This will sound unrelated at first, but bear with me.....
For the past week or two, I've been questioning the amount of time, money, and resources invested in the recovery of Malaysia Airlines Flight 370. A little more than a month has passed. Even if the flight data recorder is recovered before the battery dies and it stops pinging, many experts seem to acknowledge that we'll never know for sure exactly what happened, or why. The cockpit recorder records over itself every 2 hours, and it seems likely that the plane went down long after the most crucial cockpit recordings would have been recorded over. So even if the cockpit recorder could be recovered, it would likely prove useless to us. All the evidence seems to point to its having crashed in the open ocean, and there is probably a large debris field on the bottom. In the area where the black box pings have been heard, the ocean floor is 3 miles down. Whatever is down there is going to
stay down there. It is expected to take a year or more, IF EVER, before any human remains begin to wash ashore somewhere, and any such remains will probably no longer be recognizable as human, let alone as originating from Malaysia Airlines Flight 370.
The lives of 227 people have ended. Each one individually is a tragic story, but in macro terms, they represent the tiniest fraction of humanity, and their flight isn't even a blip on the scale of millions upon millions of airline miles flown all over the world in a single year. The fact of the matter is that, despite all the effort and expense, these people have disappeared. "Lost at sea on Malaysia Airlines Flight 370" is the most closure any of their families is ever going to get. That's it.

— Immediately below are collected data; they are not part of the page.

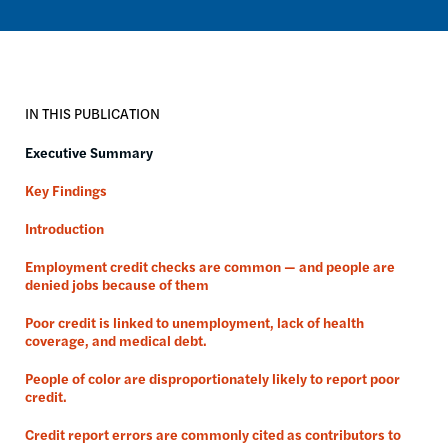
IN THIS PUBLICATION
Executive Summary
Key Findings
Introduction
Employment credit checks are common — and people are
denied jobs because of them
Poor credit is linked to unemployment, lack of health
coverage, and medical debt.
People of color are disproportionately likely to report poor
credit.
Credit report errors are commonly cited as contributors to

The much
better use of time and effort would be spend on dissecting why the Malaysian government tried so hard to safe face, obfuscating the investigation in the process, so that any such future accident investigations won't be stonewalled into failure, leading to these kinds of absurd and futile searches, from which we will learn very little
According to this article—
http://www.nydailynews.com/news/world/s ... -1.1749254—the cost of searching for Malaysia Airlines Flight 370 is going to total in the hundreds of millions of dollars, with Australia bearing the largest portion of it so far. It is
already on record as the single most expensive search in aviation history, surpassing the
2 year long search for Air France Flight 447 which crashed into the Atlantic ocean in 2009......
and this new search is not over yet. And with Air France Flight 447, the bulk of the aircraft and the first bodies were recovered within a couple of days of the crash. It was the black boxes that were recovered 2 years later. The article intimates that when the dust clears, Australia's view is that the cost should be born internationally, and she will be sending invoices to other nations to defray their own expenses.
Since when did the disappearance of ONE airplane with 227 passengers aboard (or the possible loss of one small sailboat with one family aboard) become this globally important? In a world full of hungry people and diseases without cure, this has become an absolutely absurd use of resources. Statistically, it is more safe to fly from Singapore to Hanoi than it is to drive across the DFW metroplex on any given day. It is nearly impossible, using the remarkable display of "groupthink" in RoyGBiv's video, to improve upon driving safety in DFW, let alone trying to improve on flight safety from Singapore to Hanoi. I love VMI77's quote that you can't have "progressive" without "SS". In a world where it takes a village to raise a child, it apparently takes a planet to put life on hold to find an airplane.
To Charles's original point of learning to mind our own business, should be added a more realistic cost/benefit analysis of sticking our noses where they don't belong.